Identification and analysis of the variation observed in antigen binding regions of expressed antibody sequences is of particular interest because such data will likely provide unique approaches to a number of immuno-based research areas including antibody discovery and engineering, disease surveillance, immunotherapy, and host immune response to vaccines[1822]. It is within this framework that we examined the bovine IgG repertoire in young, apparently healthy animals. We focused first on IgG because of its central role in the adaptive immune response and because of the importance of this response to vaccination success. Moreover, future analyses of the antigen binding regions of expressed IgG transcripts using high-throughput methods may prove useful for many areas of livestock research (e.g. immune response to bacteria, parasites, and viruses). Here we present SMRT CCS data of the expressed IgG repertoires from four B. taurus juveniles 1 to 2 months of age. The immune systems of the individuals examined herein are expected to be relatively naïve compared to those of adults and thus provide a suitable starting point for characterizing baseline antibody diversity. We describe the diversity observed in IgG heavy-chain antigen binding regions and visualize this diversity using a network-based approach.

Methods

Animal samples and total RNA production

Animal procedures were reviewed and approved by the United States Meat Animal Research Center (USMARC) and National Animal Disease Center (NADC) Animal Care and Use Committees. Peripheral blood samples (10 cc) were collected from two crossbred calves (Brown Swiss × Red Angus-Simmental; Calf 1 = USMARC 20113360, Calf 2 = USMARC 20113363) and two purebred Holstein calves (Calf 3 = NADC 1478, Calf 4 = NADC 1480). All calves were approximately 1 to 2 months old at the time of sampling and blood samples were taken prior to immunization. Whole blood was centrifuged at 2000 × g for 15 min at room temperature and leukocytes were collected and stored at −80°C. Total RNA was isolated from leukocyte enriched samples using TRIzol® LS (Life Technologies, Grand Island, NY) following the manufactures' protocol for biological fluids. RNA pellets were resuspended in RNase-free H20 and OD260/280 measurements were taken to quantify each sample.

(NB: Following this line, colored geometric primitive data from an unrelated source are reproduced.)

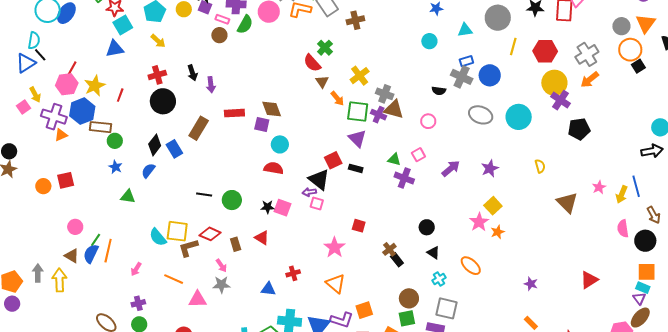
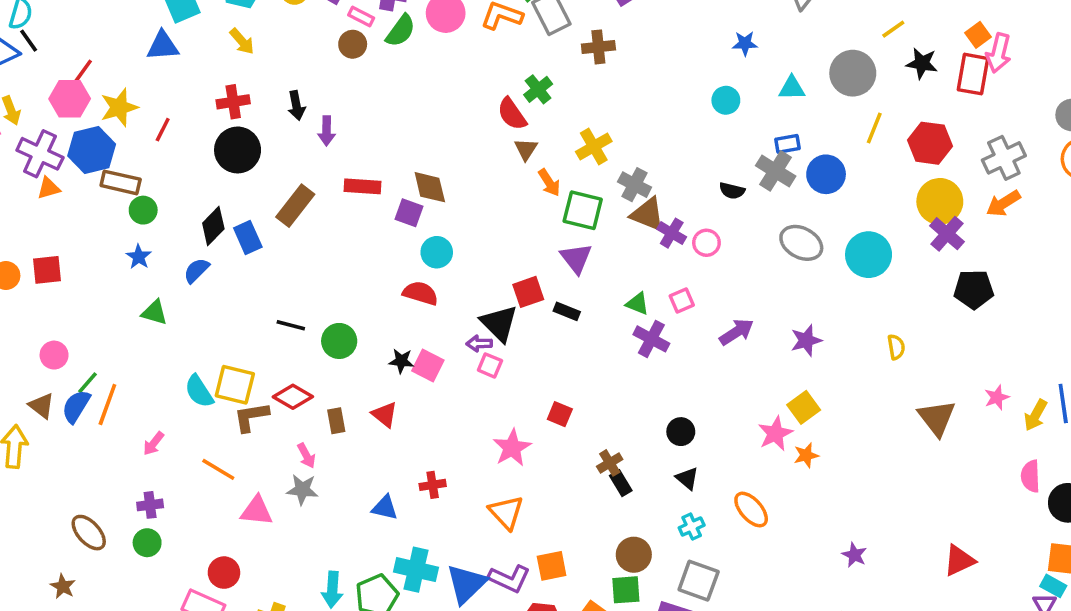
purple cross: (379, 115) -> (672, 233), moved

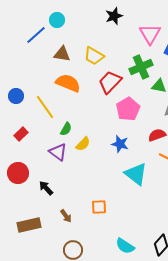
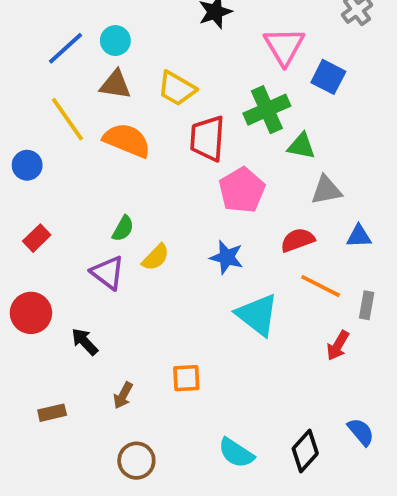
cyan circle: (57, 20) -> (115, 41), moved
red trapezoid: (110, 82) -> (207, 138), turned -40
yellow line: (45, 107) -> (67, 119), moved
brown arrow: (66, 216) -> (123, 395), turned 64
brown rectangle: (29, 225) -> (52, 413), size x0.6

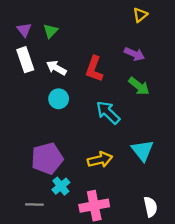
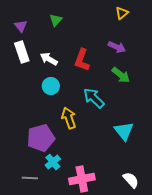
green triangle: (51, 31) -> (56, 20), moved
yellow arrow: (100, 160) -> (69, 118), moved, turned -95
white semicircle: (150, 207) -> (131, 180), turned -30

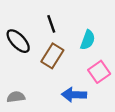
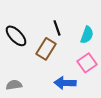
black line: (51, 24) -> (57, 28), moved
cyan semicircle: (88, 40) -> (87, 35), moved

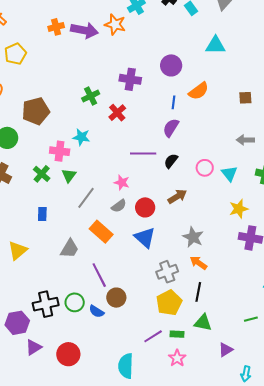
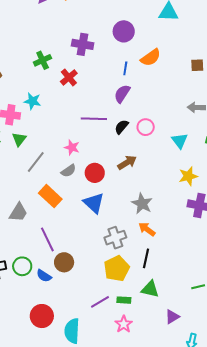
pink circle: (205, 168) -> (146, 127), moved
red circle: (68, 354) -> (42, 316), moved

Primer design, cDNA synthesis, PCR, and sequencing

A complete germline genome sequence of the bovine immunoglobulin locus was not available, as existing draft genomes were produced using DNA derived from blood cells. To facilitate primer design targeting the variable region of the heavy chain of IgG mRNA, we developed a database of bovine EST sequences based on BLAST searches (blast.ncbi.nlm.nig.gov) of the bovine VH region (GenBank accession numbers U55164–U55169, U55171, U55172, U55174, U55175[10, 23]) and constant regions of IgG1, IgG2, and IgG3 (GenBank accession numbers S82409, S82407, and BTU63638;[24, 25]). Primers targeting the leader sequence of the VH region and IgG C1 were gathered from previously published reports[15, 26] and were modified based on the variation observed in the EST database. cDNA of full length immunoglobulin mRNA was synthesized using the SMARTer PCR cDNA Synthesis Kit (Clontech Laboratories, Inc., Mountain View, CA) and a 5' PCR primer specific to the 5' end of the VH leader sequence (5'-CTC-SAA-GAT-GAA-CCC-ACT-GTG-3'). Subsequent PCRs of cDNA libraries targeted the IgG VH region (~300–450 bp) by using primers specific to the 3' end of the IgVH leader (5'-CCC-TCC-TCT-TTG-TGC-TST-CA-3') and a conserved region of the C1 domain of IgG1, IgG2, and IgG3 (5'-TTT-CGG-GGC-TGT-GGT-GGA-SG-3'). Amplicons were obtained using a high fidelity Taq DNA Polymerase (AccuPrime; Life Technologies, Grand Island, NY) and the following thermal profile: initial denaturation at 94°C for 2 min followed by 33 cycles of 94°C for 15 sec, 54°C for 45 sec, and 72°C for 1 min. SMRT sequencing was performed with a Pacific Biosciences RS sequencer following manufacturer's protocols for CCS. The ccs.fastq files created by the instrument's basecalling software were used for subsequent analyses.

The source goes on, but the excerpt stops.